Last, when the new release is available, we then publish updated internal and customer versions of our online help based on the approved release notes content.
Each time, conditional tags allow us to simply choose which pieces of content will be published in the different formats, and then Flare automatically publishes it in the designated outputs. Without this functionality, it is hard to imagine how we could meet this schedule and ensure consistency across our content.
Figure 2. MadCap Flare screenshot*
Figure 3. MadCap Feedback screenshot*
Meeting government mandates and customer demands
Conditional build tags combined with single-source publishing also help us support documentation requirements from the government and our customers.
For example, each year we need to certify our EHR technology with the Certification Commission for Health Information Technology (CCHIT). Delivering the printed manual for CCHIT certification used to be a time-consuming effort. Now it is just a matter of creating a conditional build of our Flare-based project
Similarly, some of our customers want to receive our documentation in Microsoft Word, so that they can modify the content for their own practice.
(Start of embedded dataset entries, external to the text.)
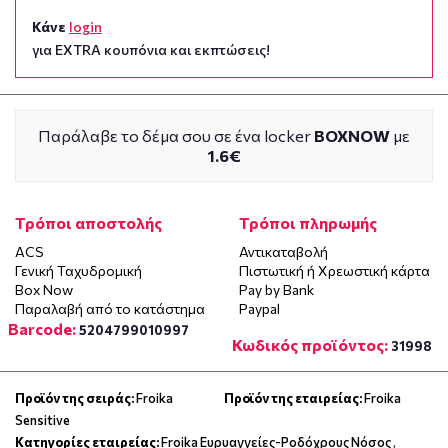
Κάνε
login
για EXTRA κουπόνια και εκπτώσεις!
Παράλαβε το δέμα σου σε ένα locker
BOXNOW
με
1.6€
Τρόποι αποστολής
Τρόποι πληρωμής
ACS
Αντικαταβολή
Γενική Ταχυδρομική
Πιστωτική ή Χρεωστική κάρτα
Box Now
Pay by Bank
Παραλαβή από το κατάστημα
Paypal
Barcode:
5204799010997
Κωδικός προϊόντος:
31998
Προϊόν της σειράς:
Froika
Προϊόν της εταιρείας:
Froika
Sensitive
Κατηγορίες εταιρείας:
Froika Ευρυαγγείες-Ροδόχρους Νόσος
,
Supporting these requests is as simple as creating a conditional build for Word.
Enhancing the User Experience
The third solution we use is the hosted MadCap Feedback Service, which guides us on how to enhance our users’ experiences.
It is a delicate balance. We want to get as many insights into how customers use our documentation and web-based help as possible, but we have to balance that with government protections on healthcare privacy.
The Feedback Service strikes that balance by letting us monitor what customers are looking for and how many hits a particular topic is getting---without divulging any specifics about the users.
Collectively, MadCap’s medical docuemntation tools make it so much easier to provide our customers the information they need in their format of choice. In turn, that makes my job a truly enjoyable one.
About athenahealth
In 1997, athenahealth’s co-founders Todd Park and Jonathan Bush purchased a birthing practice in California. Almost immediately, they were buried in paper and spent most of their time and energy trying to get paid. They looked for a solution, but couldn’t find one. So they built their own.
What resulted are athenahealth’s easy-to-use medical billing, practice management, and electronic health record (EHR) services. athenahealth’s web-based software, intelligent rules engine, and dedicated team of specialists address the many practice needs that impact both the quality of patient care and practice revenue.
About the Author
Peggy Spencer
Peggy Spencer is a technical writer at athenahealth, Inc. She has more than a decade of experience in the technical communications field.
* MadCap screenshots in this article are not images captured from the athenahealth system due to government restrictions on what healthcare information can be shared publicly.